From Here to Maturity

As an intranet consultant, I certainly get to see the world— even if it means contending with severe security restrictions at Heathrow for a short four-day trip from London to Sydney. Luckily, the only major problem on that flight occurred at 25,000 feet and 100 miles out from Sydney, when it became clear that virtually no one on the 747 had a pen to complete the landing card.

Whilst in Sydney, I had the chance to talk intranets with James Robertson, managing director of Step Two Designs. By about the third latte, we got around to intranet maturity. This was prompted, from my perspective, by my having recently read a report from the Enterprise Solutions group at Avenue A | Razorfish entitled "Corporate Intranet Best Practices" ( At the heart of this report is a six-stage maturity model that starts with communication and information sharing, and then moves to self-service, collaboration, enterprise information portals, digital dashboards, and finally a consolidated workplace interface.

The model that Avenue A | Razorfish developed is based on work they have carried out for clients on large corporate intranets. There is much that is of interest in the report but I'm not at all sure I can live with a maturity model that is based around technology. (Though one of my clients read the report and had a real Eureka! moment, so perhaps I'm in the minority.) Nevertheless, I am sure that the report will be heavily downloaded by intranet managers trying to prove a point to their sponsoring manager. In part this is because, for all the millions of intranets there must now be in the world, there is still very little statistical information known about them. Back in 2001, Melcrum Publishing, a UK consultancy (, released the results of a survey they had sponsored that included some of the quantitative metrics of intranets, such as the size of the budget and the number of people on the intranet team. Robertson carried out a similar survey about a year ago as well (

Flying back from Sydney gives one lots of time for thought, and I found myself pondering over something I'll call White's Intranet Paradox. The paradox can be stated as follows: The more you manage to find out about how intranets are being used in other organizations, the greater the chance that your own intranet will fail to meet the requirements of your organization. There has certainly been a lot of interest in benchmarking intranets over the last year or so, and I'm not changing my mind about the utility of benchmarking (covered in my March 2006 column). But I have recently come across organizations that drive their intranet based on what others are doing. This borders on insanity.
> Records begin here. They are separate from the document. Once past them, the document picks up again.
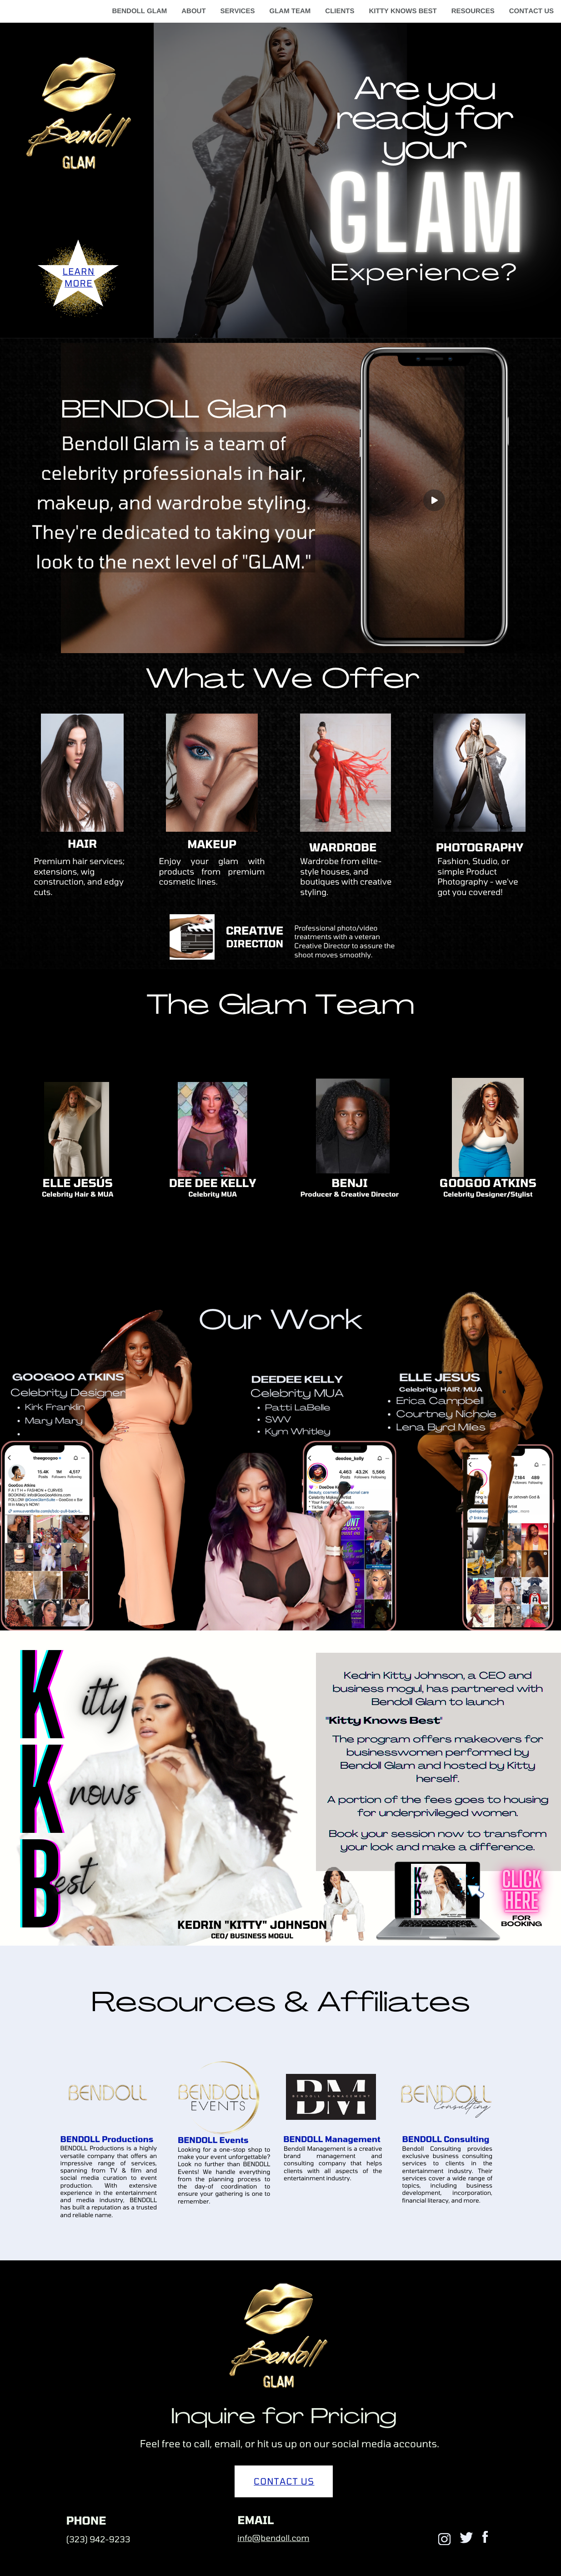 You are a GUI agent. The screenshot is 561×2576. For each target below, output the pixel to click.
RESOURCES (473, 11)
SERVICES (237, 11)
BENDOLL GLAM (139, 11)
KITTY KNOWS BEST (402, 11)
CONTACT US (531, 11)
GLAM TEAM (290, 11)
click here (521, 1890)
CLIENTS (339, 11)
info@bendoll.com (273, 2538)
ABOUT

When we speak of maturity we do so with some norm in our mind. We see our children maturing, using what we would consider adulthood as the norm. My concern with benchmarking and quantitative research into intranets is that the focus is looking outwards, when it should be looking inwards. Intranet maturity should be a function of how well it supports the provision of information within an organization, taking into account business objectives and user requirements. I might go so far as to say that a fully mature intranet is invisible. It becomes so much a part of the way an organization goes about its business that no one even thinks to mention that such and such a piece of information is on the intranet. That is maturity.

Lessons can certainly be learned from case studies about other intranets, and indeed from benchmarking, but in the end an intranet probably has to be the most user-centric application in a company. This is because just about everyone uses it almost everyday for just about everything. The only application that will be used more frequently in an organization is email, and just possibly Microsoft Word or its equivalent.

It would be good if some industry group would designate 2007 as The Year of the Intranet User, but I'm afraid that it will just have to be me in this column. All too often I find intranet managers who have never run user surveys, never set up discussion groups to get some face-to-face response, and go on to make the assumption that since they have a CMS that enables each employee to contribute content, then the content by definition must be useful. As Robertson puts it, "A key principle for intranet teams is: You can't usefully deliver information to users that you haven't personally met." Make 2007 the year to meet your users—and their needs.